Longrow 11 ans Red Cabarnet Sauvignon

52.1% alc./vol.
Longrow Red, vieilli pendant sept ans dans des fûts blanc américains usagés avant d’être transféré en fûts de vin Cabernet Sauvignon pour 4 années supplémentaires.

André 87.5%
Nez très challengeant de fruits rouges, de cerises et d’oranges sur une tapisserie de tourbe unique à la Longrow.

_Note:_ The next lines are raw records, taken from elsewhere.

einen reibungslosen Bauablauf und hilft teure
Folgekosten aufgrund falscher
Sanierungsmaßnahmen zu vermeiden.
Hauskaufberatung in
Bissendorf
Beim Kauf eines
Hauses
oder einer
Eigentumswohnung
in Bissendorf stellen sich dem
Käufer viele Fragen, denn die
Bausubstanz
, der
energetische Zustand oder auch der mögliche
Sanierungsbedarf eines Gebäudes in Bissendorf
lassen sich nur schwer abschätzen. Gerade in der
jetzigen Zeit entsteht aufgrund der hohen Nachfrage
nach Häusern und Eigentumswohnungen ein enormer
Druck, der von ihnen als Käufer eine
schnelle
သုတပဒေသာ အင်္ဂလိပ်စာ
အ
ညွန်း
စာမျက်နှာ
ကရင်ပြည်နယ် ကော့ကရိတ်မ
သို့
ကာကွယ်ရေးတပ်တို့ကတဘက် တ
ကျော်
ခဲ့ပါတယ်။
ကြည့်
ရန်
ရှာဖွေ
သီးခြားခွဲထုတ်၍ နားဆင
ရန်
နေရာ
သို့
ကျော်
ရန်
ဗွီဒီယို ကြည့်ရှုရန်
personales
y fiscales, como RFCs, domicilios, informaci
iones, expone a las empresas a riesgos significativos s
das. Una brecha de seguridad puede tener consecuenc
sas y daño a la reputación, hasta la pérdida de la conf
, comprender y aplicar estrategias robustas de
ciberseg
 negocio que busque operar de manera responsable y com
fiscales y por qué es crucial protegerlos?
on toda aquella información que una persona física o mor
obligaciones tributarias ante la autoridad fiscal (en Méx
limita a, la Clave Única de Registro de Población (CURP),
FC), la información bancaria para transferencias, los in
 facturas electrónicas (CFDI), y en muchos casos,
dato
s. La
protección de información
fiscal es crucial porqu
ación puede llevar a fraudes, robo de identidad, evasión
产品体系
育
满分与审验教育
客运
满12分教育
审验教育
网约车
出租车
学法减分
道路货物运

L’influence du cask finish (?.. 4 ans, on appelle tu ça encore un cask finish?) est bien présente mais il est difficile de l’associer avec quelque chose de précis lorsque l’on est pas un fan de Bacchus. Personnellement, je trouve que ça lui donne des flaveurs de viande à fondue et de cuir. La bouche étonne par sa douceur à l’arrivée pour ensuite gagner en force en se masculinisant rapidement; tourbe fruitée avec, en fond de bouche, une sensation de porosité et des élans maritimes. La finale est un mélange de tourbe salée des îles Écossaises et de saveurs fruitées des Highlands. Certains verront un parallèle intéressant avec le Bowmore 1992 en finition de fûts de vin de Bordeaux. Pour ma part, c’est au niveau de la texture qu’il perdra quelques points mais on ne pourra nier le désir de livrer quelque chose qui sort définitivement de l’ordinaire.

Patrick 90%
Nez: La tournée er le vin se battent violemment pour notre plus grand plaisir. Bouche: Le vin nous réchauffe et laisse sa place à la tourbe, mais avec reluctance. Finale: La tournée prends enfin sa place, pour notre plus grand plaisir. Balance: J’aime ça!

Martin 89%
Nez: Fraises et framboises, fruits rouges, cerise et vin, fumée et charcuteries. Wow, particulier. Bouche: Cuir et tourbe salée. Vin rouge, épices et chêne. Mûres et autres fruits des champs. Finale: Longue et pleine de chaleur et de saveur. Air salin et maritime dans une salade de fruits confits servie sur une planche de chêne mouillée. Équilibre: Une belle fumée maritime en dichotomie avec l’explosion fruitée du cabernet, j’aime bien. J’aurais peut-être réduit le temps en barrique de vin, mais bon… Excellent.